I have multiple years of data on a tree crop: yield, canopy volume, that sort of thing. There are also 2 factors (variety, management). I am trying to find out if there is a correlation between some of my variables, for example canopy and yield. I have access to a statistician who is very strict and rigorous. He has made some claims and I wonder if they are completely true and must be adhered to as closely as he suggests. Now on the other side, my boss is challenging the way the statistician wants me to do it and wants me to convince him. The claims of the statistician are:
I have to center the data (subtract the year-mean from each data point and add the overall mean) to remove the year effect. My boss is not happy with this because it means the values in the scatter plot are not real values anymore and are misleading. Also, it reduces the range of the data. The canopy volume and yield went from close to zero in the early years to a high number upon tree maturity. The statistician said that if I don't centre the data, it is misleading because the yield increases due to age (ie year) rather than due to canopy. From a biological point of view, this is a little bit silly I think, but I do understand the concept.

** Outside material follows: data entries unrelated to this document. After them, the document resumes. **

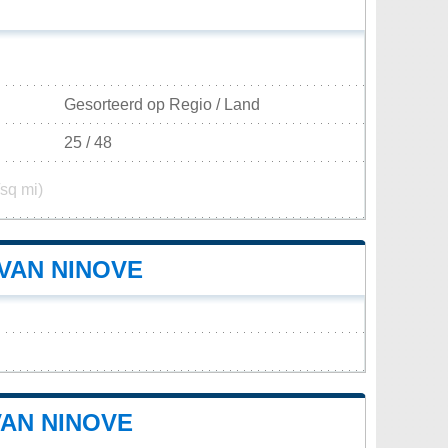
Gesorteerd op Regio / Land
25 / 48
/sq mi)
VAN NINOVE
VAN NINOVE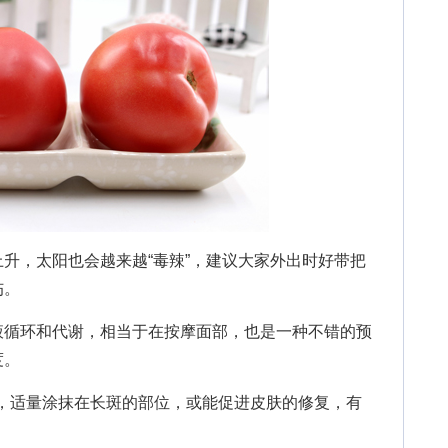
，太阳也会越来越“毒辣”，建议大家外出时好带把
伤。
循环和代谢，相当于在按摩面部，也是一种不错的预
度。
适量涂抹在长斑的部位，或能促进皮肤的修复，有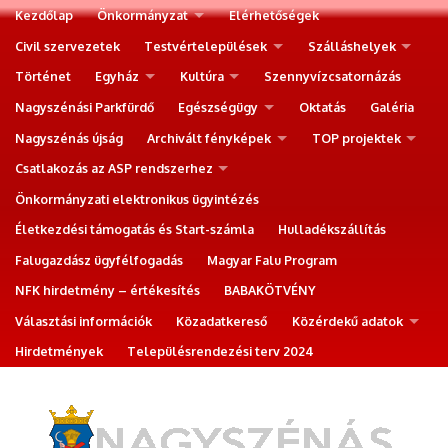
Kezdőlap
Önkormányzat
Elérhetőségek
Civil szervezetek
Testvértelepülések
Szálláshelyek
Történet
Egyház
Kultúra
Szennyvízcsatornázás
Nagyszénási Parkfürdő
Egészségügy
Oktatás
Galéria
Nagyszénás újság
Archivált fényképek
TOP projektek
Csatlakozás az ASP rendszerhez
Önkormányzati elektronikus ügyintézés
Életkezdési támogatás és Start-számla
Hulladékszállítás
Falugazdász ügyfélfogadás
Magyar Falu Program
NFK hirdetmény – értékesítés
BABAKÖTVÉNY
Választási információk
Közadatkereső
Közérdekű adatok
Hirdetmények
Településrendezési terv 2024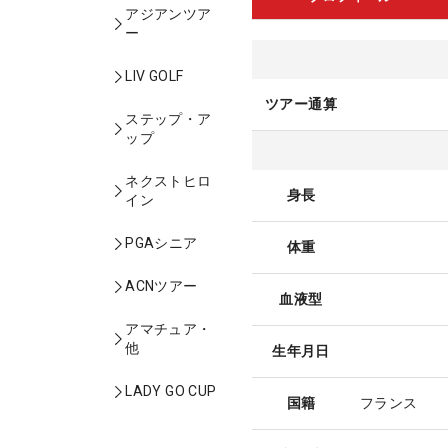
アジアンツア
ー
LIV GOLF
ツアー通算
ステップ・ア
ップ
ネクストヒロ
身長
イン
PGAシニア
体重
ACNツアー
血液型
アマチュア・
他
生年月日
LADY GO CUP
国籍
フランス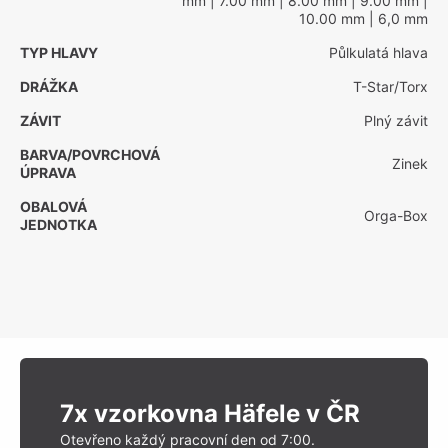
mm
| 7.00 mm
| 8.00 mm
| 9.00 mm
|
10.00 mm
| 6,0 mm
TYP HLAVY
Půlkulatá hlava
DRÁŽKA
T-Star/Torx
ZÁVIT
Plný závit
BARVA/POVRCHOVÁ
Zinek
ÚPRAVA
OBALOVÁ
Orga-Box
JEDNOTKA
7x vzorkovna Häfele v ČR
Otevřeno každý pracovní den od 7:00.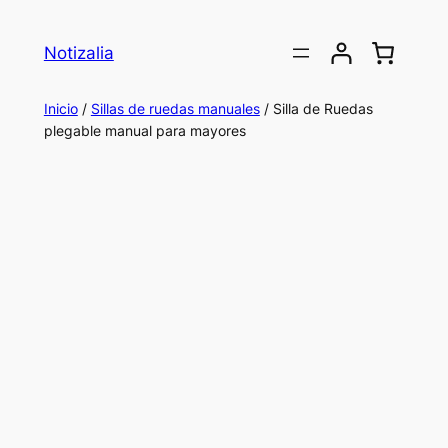
Saltar
al
Notizalia
contenido
Inicio
/
Sillas de ruedas manuales
/ Silla de Ruedas
plegable manual para mayores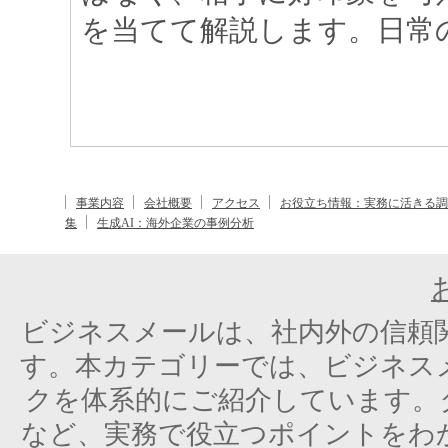
を当てて解説します。日常のや
事業内容
会社概要
アクセス
お役立ち情報：実務に活きる調
集
生成AI：海外企業の事例分析
ビジネスメールは、社内外の信頼
す。本カテゴリーでは、ビジネス
クを体系的にご紹介しています。
など、実務で役立つポイントをわ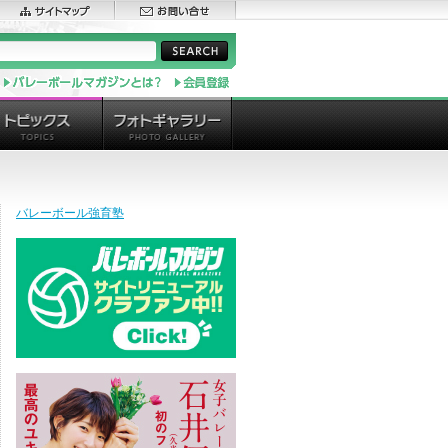
バレーボール強育塾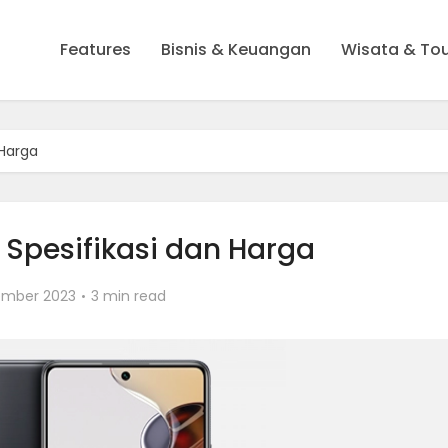
Features
Bisnis & Keuangan
Wisata & To
 Harga
o Spesifikasi dan Harga
ember 2023
3 min read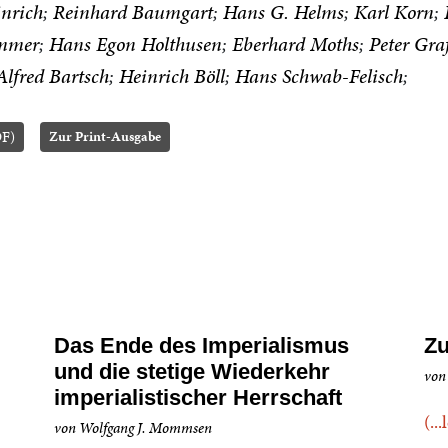
nrich
Reinhard Baumgart
Hans G. Helms
Karl Korn
ammer
Hans Egon Holthusen
Eberhard Moths
Peter Gra
Alfred Bartsch
Heinrich Böll
Hans Schwab-Felisch
DF)
Zur Print-Ausgabe
Das Ende des Imperialismus
Zu
und die stetige Wiederkehr
von
imperialistischer Herrschaft
(..
von Wolfgang J. Mommsen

I cannot fit a regression model. The reason apparently is that my experiment has not been designed so that the explanatory variable is replicated and thus has no error. My explanatory variable (canopy) is an observation, rather than designed. He referred me to a paper (Powers 2021, Annals of Applied Biology editorial), but in the same paper it says: 'In other studies, collected data comprising pairs of observations will be investigated to consider the relationship between them without necessarily having replication in each level [as is the case in my experiment] ... It is important that the statistical quality of the proposed relationship is assessed. Firstly, in fact, it should be asked whether a fitted relationship is actually required.' This implies that a fitted model is an option, albeit not always the best choice. Whereas the statistician said it is wrong, period. He quotes a book (Applied Regression Analysis by Draper and Smith): 'an assumption of regression analysis is that the predictor variables are NOT subject to random variation'[which in my case they are]. My statistics book (Statistics. An introduction using R by Crawley) says: 'Perhaps the easiest way of knowing when regression is the appropriate analysis is to see that a scatterplot is the appropriate graphic.'[which, in my case, it definitely is] Also an important fact is that heaps of other papers in my field are doing exactly that: fitting a regression line to data such as mine. And that is the argument my boss is using: people expect to see the line and the r2 and you need to have a good reason to do it differently. The statistician is suggesting for me to use a scatterplot with a Pearson's correlation coefficient, but no line.
I feel like I am stuck between a rock and a hard place (two very strong and assertive personalities) and I need some more interpretations/opinions at my back to feel like I can argue better.